Altaba’s counsel argued that if the judge can agree that it is reasonably likely that Larocque’s action 11 will be permanently stayed by the Court of Queen’s Bench of Saskatchewan, Canada (given the February 9 approval by the Ontario Superior Court of Justice of the settlement of the class action in Karasik, et al. v. Yahoo! Inc., et al., CV-16-566248), then no additional security should be required for the holdback of the Larocque claims.
But Judge Laster took issue with that simplification and said Altaba’s counsel was equating frequency with damage-weighted probabilities that take into account outlier and fat-tail events. “It seems to me that what [Section 280](c)(1) wants me to do is, at a minimum, think about the full range of possibilities. . . . It doesn’t seem to me like what it’s saying is pick the one that would happen most frequently,” Judge Laster said. “We think that the risk of an asteroid strike is relatively small, but it certainly did a number on the dinosaurs, and so we are willing to invest money . . . . to track every rock in the sky.”
Altaba’s counsel pushed back, questioning whether the judge would be prepared to bring the dissolution process to a halt by forcing Altaba to reserve dollar-for-dollar for every fat-tail event. He also reminded the judge that it is not as if Altaba is proposing zero holdback for Larocque’s claims, given that she would presumably have access to the $42.5 million pot.
[1] The revision did not change the amount of the final monetary holdback, but separated out $8.4 million of the total $44.1 million originally set aside for potential flow-through state tax liabilities so that it would be specific to Verizon’s state tax holdback (with the remaining $35.7 million left for generic potential flow-through state tax liabilities). “Revised [Proposed] Order Entering Partial Final Judgement,” filed July 19, 2021 (In re Altaba, Inc., Del. Ch. (Case No. 2020-0413-JTL)).

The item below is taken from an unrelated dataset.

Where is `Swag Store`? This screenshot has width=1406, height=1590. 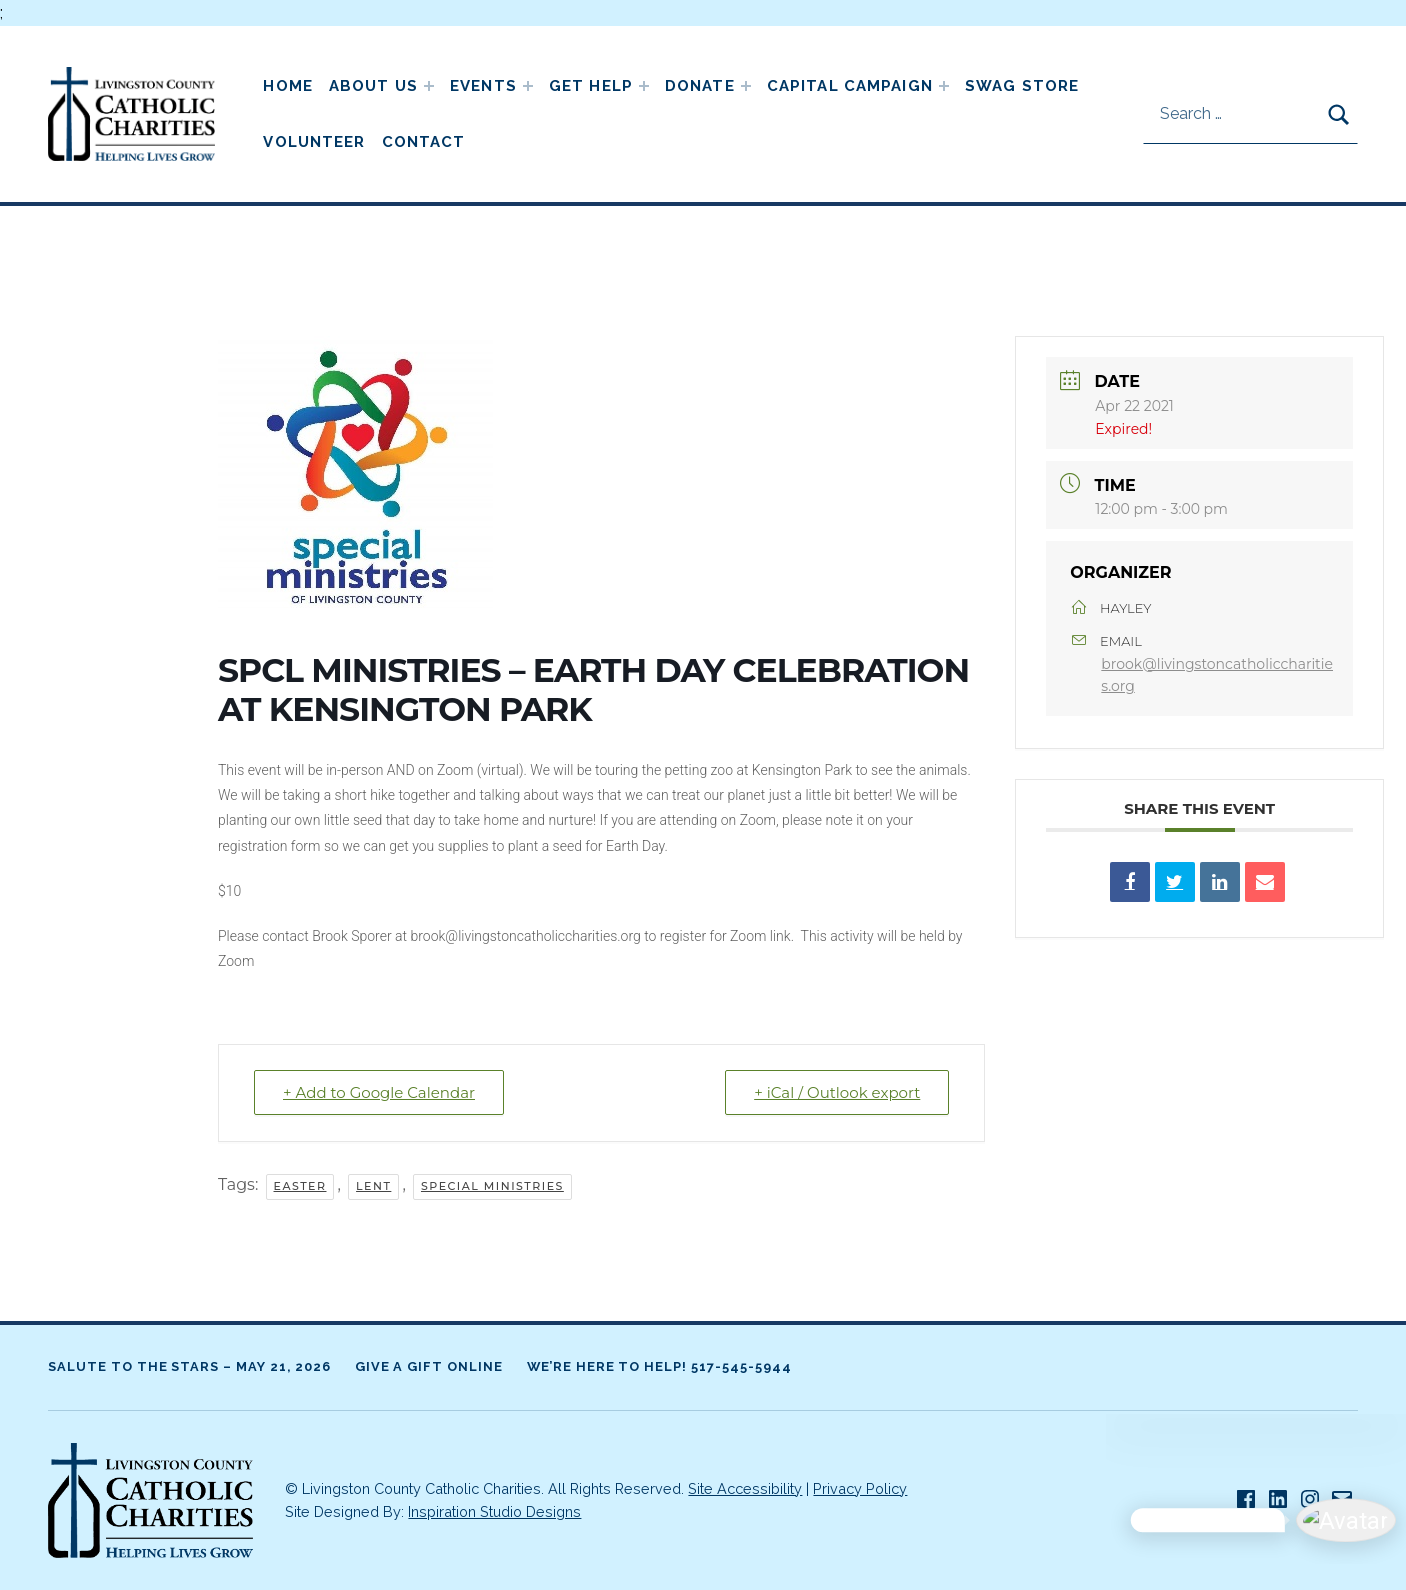 Swag Store is located at coordinates (1022, 86).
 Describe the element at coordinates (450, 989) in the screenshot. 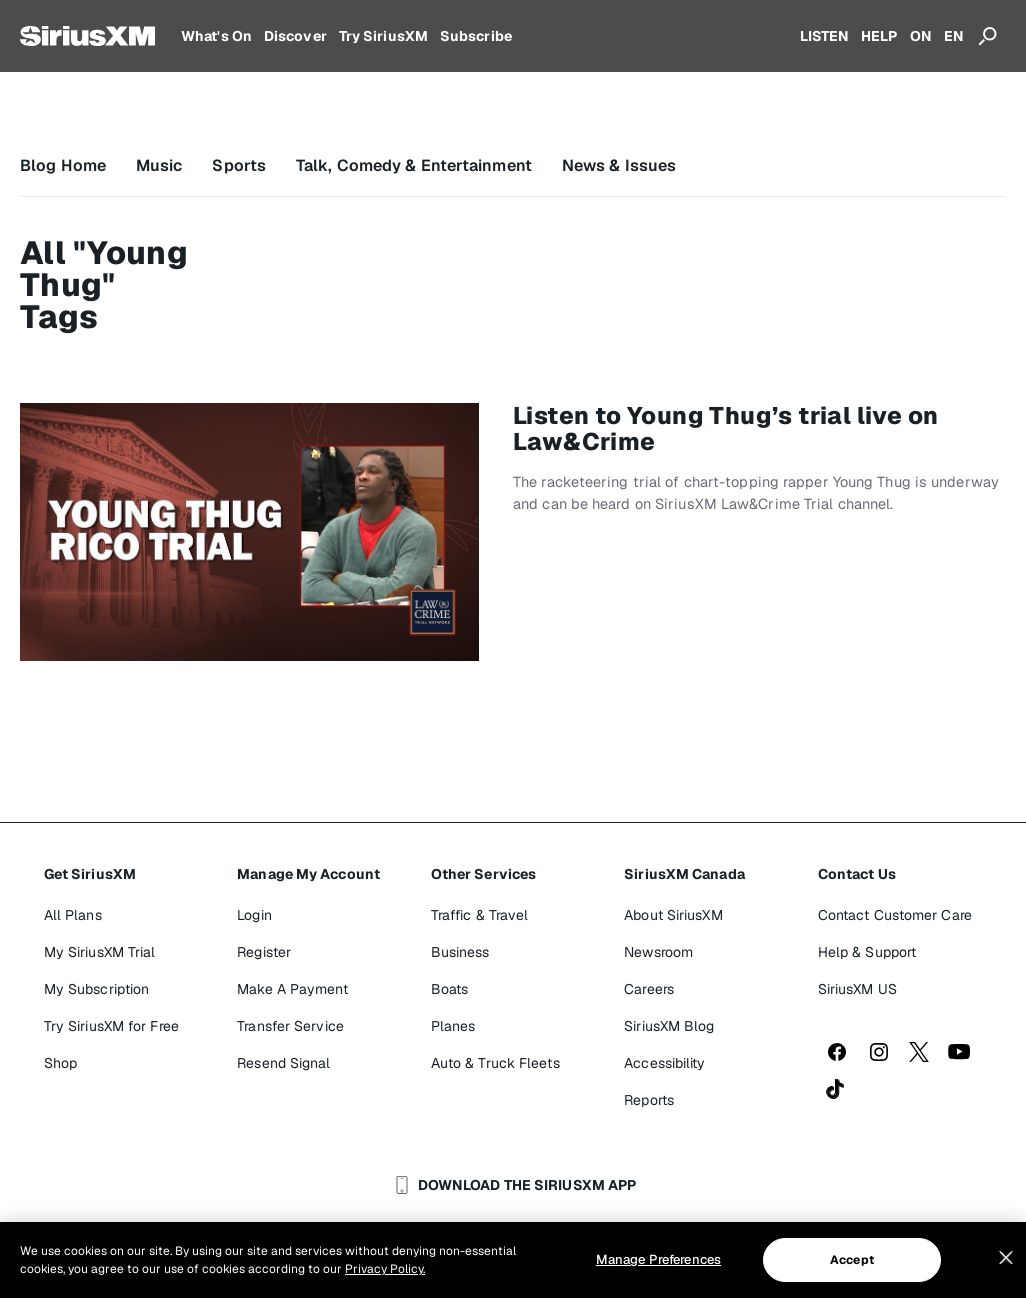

[2] The Droplets claims involve an intellectual property dispute.
[3] Verizon has two types of claims: tax claims and user security claims (Verizon’s claim for indemnification arising out of the Yahoo! data breaches, specifically the risk that the National Consumer Class Actions settlement, which has been appealed to the Ninth Circuit, may be renegotiated or may go to trial). In this report, references to Verizon should be read to include Oath Holdings Inc., formerly known as Yahoo! Holdings, Inc.
[4] Larocque’s claims are associated with a Canadian class action related to data breach claims against Altaba.
[5] “Petitioner Altaba Inc.’s Motion for Partial Judgment,” filed July 15, 2021 (In re Altaba, Inc., Del. Ch. (Case No. 2020-0413-JTL)).
[6] 3,890,774,220 / 519,511,366 shares issued and outstanding as of Dec. 31, 2020 = about $7.49 / share
[7] “Granted (Stipulation and [Proposed] Order Regarding Final Holdback for Tax-Related Indemnification Claims of Verizon Communications Inc. and Oath Holdings Inc.),” filed July 15, 2021 (In re Altaba, Inc., Del. Ch. (Case No. 2020-0413-JTL)).
[8] In this report, references to Verizon should be read to include Oath Holdings Inc., formerly known as Yahoo! Holdings, Inc.
[9] See our prior reports, including especially our April 19, 2021 report “Altaba’s Request for Second Interim Distribution Is Denied by Chancery Court Judge on Eve of Hearing,” and our April 22, 2021 report “Developments from Altaba’s Trial—Judge Indicates Path Likely for Second Interim Distribution.”
[10] The Third Revised Claims, issued by the IRS Aug. 11, 2020, covering certain of Altaba’s federal income tax liabilities for taxable years 2016 through 2029 and certain of its employment taxes for 2014 through 2017 and 2019 through 2029.
[11] Emily Larocque v Yahoo! Inc. and Yahoo! Canada Co., QBG No. 1242 of 2017.